#### TASK DETAILS
Report every line below that holds the word "Triển".

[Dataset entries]
%%

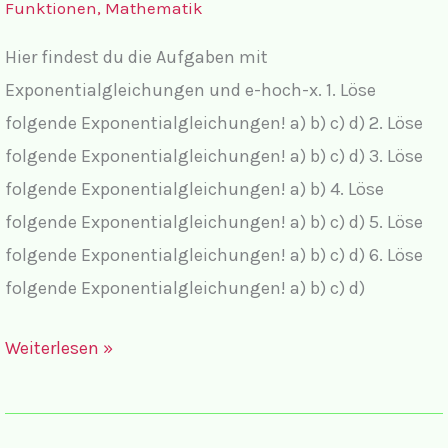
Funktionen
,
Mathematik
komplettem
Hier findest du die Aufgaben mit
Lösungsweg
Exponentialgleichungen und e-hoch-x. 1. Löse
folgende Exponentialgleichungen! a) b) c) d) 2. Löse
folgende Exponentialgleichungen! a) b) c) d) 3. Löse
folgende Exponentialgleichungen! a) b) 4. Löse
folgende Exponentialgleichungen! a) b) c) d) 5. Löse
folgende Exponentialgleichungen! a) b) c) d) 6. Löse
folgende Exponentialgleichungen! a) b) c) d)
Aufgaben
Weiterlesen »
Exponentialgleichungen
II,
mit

%%
%%

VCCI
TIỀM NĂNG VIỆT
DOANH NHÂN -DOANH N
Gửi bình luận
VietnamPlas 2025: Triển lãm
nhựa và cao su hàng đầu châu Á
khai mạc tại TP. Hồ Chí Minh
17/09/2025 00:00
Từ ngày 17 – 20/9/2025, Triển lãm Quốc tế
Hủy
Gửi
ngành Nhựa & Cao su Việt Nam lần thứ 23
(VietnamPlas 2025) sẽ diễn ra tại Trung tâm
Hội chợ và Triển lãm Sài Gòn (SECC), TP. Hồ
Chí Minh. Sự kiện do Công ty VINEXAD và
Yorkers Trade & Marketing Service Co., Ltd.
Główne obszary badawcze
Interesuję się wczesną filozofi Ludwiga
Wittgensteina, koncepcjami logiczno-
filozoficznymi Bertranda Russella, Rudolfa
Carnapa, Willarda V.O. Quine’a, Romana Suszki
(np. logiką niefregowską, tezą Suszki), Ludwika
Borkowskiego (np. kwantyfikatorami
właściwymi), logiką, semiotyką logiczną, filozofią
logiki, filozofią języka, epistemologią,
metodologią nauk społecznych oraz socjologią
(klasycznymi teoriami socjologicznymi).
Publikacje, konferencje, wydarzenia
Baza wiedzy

%%

#### RESPONSE TO THE TASK
VietnamPlas 2025: Triển lãm
Từ ngày 17 – 20/9/2025, Triển lãm Quốc tế
Hội chợ và Triển lãm Sài Gòn (SECC), TP. Hồ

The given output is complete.